The Meaning of Price III

By M. Northrup Buechner

Another in a series of essays elaborating Objective Economics: How Ayn Rand’s Philosophy Changes Everything about Economics by the author.

Back from hurricane Sandy, I apologize for the long delay between parts II and III on the meaning of price.

My last blog ended with a challenge for the reader. What was wrong with the following argument (made in favor of controls on gasoline prices in the 1970s)? Over the period of the controls, the price of gasoline rose over four percent a year while sales of gasoline rose at the same time. The law of demand says that when the price goes up, the quantity goes down, but that was not true of gasoline over this period. Therefore, gasoline is an exception to the law of demand. If we remove the controls, the oil companies will raise the price of gasoline,  but the quantity will not fall. Instead, the oil companies will make huge profits while the shortages and lines continue.

The fundamental error in this argument is the assumption that the state owns the economy and can morally do anything it wants with the property of its citizens. Nothing can justify this idea. It is not only false, but evil, and that is all that is necessary to invalidate the use of wage and price controls on an economy.
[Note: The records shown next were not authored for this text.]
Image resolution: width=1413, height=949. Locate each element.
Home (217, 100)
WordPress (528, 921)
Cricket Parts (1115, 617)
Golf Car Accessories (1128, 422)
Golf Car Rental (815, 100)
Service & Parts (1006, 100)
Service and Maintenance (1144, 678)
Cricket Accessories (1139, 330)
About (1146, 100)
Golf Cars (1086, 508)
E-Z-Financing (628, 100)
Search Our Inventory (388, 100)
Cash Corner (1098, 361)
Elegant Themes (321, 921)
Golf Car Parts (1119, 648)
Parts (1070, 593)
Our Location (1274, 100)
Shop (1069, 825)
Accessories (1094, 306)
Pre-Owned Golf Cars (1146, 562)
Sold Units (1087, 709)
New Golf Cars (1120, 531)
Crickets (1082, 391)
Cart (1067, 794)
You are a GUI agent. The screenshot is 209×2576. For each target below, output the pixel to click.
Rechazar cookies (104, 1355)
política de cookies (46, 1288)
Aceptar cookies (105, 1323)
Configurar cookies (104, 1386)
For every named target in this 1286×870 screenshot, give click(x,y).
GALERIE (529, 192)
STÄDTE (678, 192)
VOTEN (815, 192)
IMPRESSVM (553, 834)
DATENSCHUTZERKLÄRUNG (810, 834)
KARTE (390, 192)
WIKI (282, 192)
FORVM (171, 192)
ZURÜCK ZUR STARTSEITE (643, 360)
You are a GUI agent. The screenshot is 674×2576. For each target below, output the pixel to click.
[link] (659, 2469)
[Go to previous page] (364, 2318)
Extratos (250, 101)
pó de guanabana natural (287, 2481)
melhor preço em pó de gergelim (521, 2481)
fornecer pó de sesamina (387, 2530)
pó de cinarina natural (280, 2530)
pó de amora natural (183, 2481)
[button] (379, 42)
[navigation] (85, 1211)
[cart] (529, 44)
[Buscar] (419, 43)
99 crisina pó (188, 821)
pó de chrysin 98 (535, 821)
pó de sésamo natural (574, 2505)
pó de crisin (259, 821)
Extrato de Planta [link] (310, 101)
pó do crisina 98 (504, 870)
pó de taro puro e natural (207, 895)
However, there is another issue at stake here—a pure economic issue—the doctrine of relative prices. This doctrine says that the meaning of any individual price depends on its relation to other prices. No price stands alone. In fact, a price that does stand alone is meaningless.

An example of a price standing alone is 50,000 toskas for a pair of shoes in Quasiland. Since 50,000 toskas has no relation to any other price, it has no content in your mind. You do not know what it means. You do not know whether shoes in Quasiland are cheap or expensive, a product routinely given away or a product only the very rich can afford. Compare this to 200 dollars for a pair of shoes in New York City. Now the price is fully meaningful to you; you know exactly what it means, but that is because it does not stand alone. (More on this to come.)

Now let us see what the doctrine of relative prices has to do with the statist argument against removing price controls. The salient fact was this: during the s that the price of gasoline was rising four percent a year, the annual increase in the consumer price index (CPI) was averaging over seven percent. This means that relative to prices in general, the price of gasoline had been falling, and the rising gasoline sales over this period were absolutely consistent with the law of demand.

This is the significance of the doctrine of relative prices: every price exists in a network of other prices. Each price gets its meaning from its relation to this network. Prices are high and low, increase and decrease, only in relation to other prices. If a price increases less than the average increase in price, that is a fall in relative price, with the economic consequences of a fall in price (as we have just seen in the case of gasoline). If a price increases more than the average increase in price, that is an increase in relative price with the economic consequences of an increase in price.

An economy in which the average price increases over time is an economy afflicted with price inflation, and prices increase or decrease only relative to the average increase in all prices. The American economy has had price inflation since the mid-1930s.